The use of pepper gas and resulting deaths rocked the assembly and the opposition party, the People’s Democratic Party, staged a walkout on 11 March. The Jammu & Kashmir State Human Rights Commission castigated the police and state. In its order, it said the “state is duty-bound under constitution and law to protect the lives of the citizens and in no case are at liberty or have license to adopt such measures which would endanger the health of its subject in the name of maintaining law and order.”
On 21 March, Amnesty International told the government to suspend the use of pepper spray grenades until rigorous independent investigations have been carried out to assess its effect. It has also asked for a proper investigation into the cause of deaths of the three persons. Shashikumar Velath, programme director of Amnesty International India, said the J&K government and police departments have clearly not established any guidelines for monitoring the use of this gas and it is yet another example of “unregulated and excessive use of force by police in J&K.”
Use of pepper sprays is permissible in India and it has been marketed as an effective means of self defence, but it was the Defence Research and Development Organisation (DRDO) that in 2008 announced it would begin work on its use as a non-lethal weapon against terrorists. Scientists told the media that they would be using Bhut Jholakia, a chilly grown in the North East, that is recognised as one of the world’s hottest chillies. India’s Defence Research Laboratory rates it as having 855,000 heat units on the Scoville range (which makes it 400 times hotter than Tabasco sauce). These scorching chillies are used to make tear-gas like grenades. On ignition the oleoresin or thick, oily liquid which is absorbed in a composition reacts to liberate heat which evaporates and releases irritants in the atmosphere along with smoke.

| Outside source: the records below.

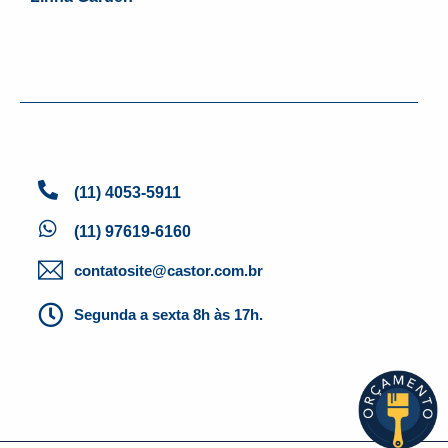
(11) 4053-5911
(11) 97619-6160
contatosite@castor.com.br
Segunda a sexta 8h às 17h.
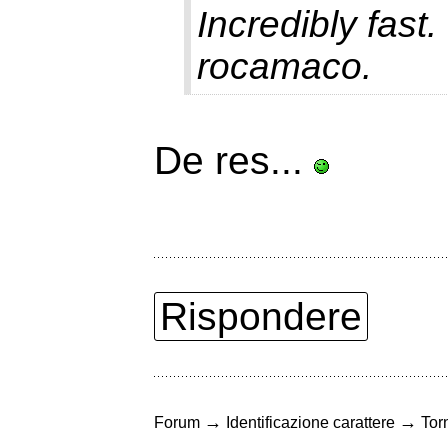
Incredibly fas
rocamaco.
De res...
Rispondere
→
→
Forum
Identificazione carattere
Torn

The DRDO went ahead with its plans for such weapons even though Amnesty International and other organisations had declared that use of pepper sprays against peaceful protesters was “cruel, inhuman and degrading treatment.” It described the severity of its effects as “tantamount to torture.” Its use has been rejected in the United Kingdom because of potential carcinogenic properties.
In May 2011, according to a report in India Today, the Central Reserve Police Force (CRPF) placed an order for as many as 10,000 chilli grenades at a whopping cost of Rs 1.51 crore to be deployed in Kashmir to disperse mobs. Besides the CRPF, the UP state police last year applied to the ministry of home affairs to purchase these pepper grenades which had not yet been tested. Kashmir is the first state in India where these untested grenades are currently being deployed. Interestingly whilst defence personnel and the DRDO have on various blogs and websites held discussions on its efficacy for crowd control, there has been little evaluation of its lethal effects and the fact that its use on unarmed civilian populations is considered a transgression of human rights in many other parts of the world.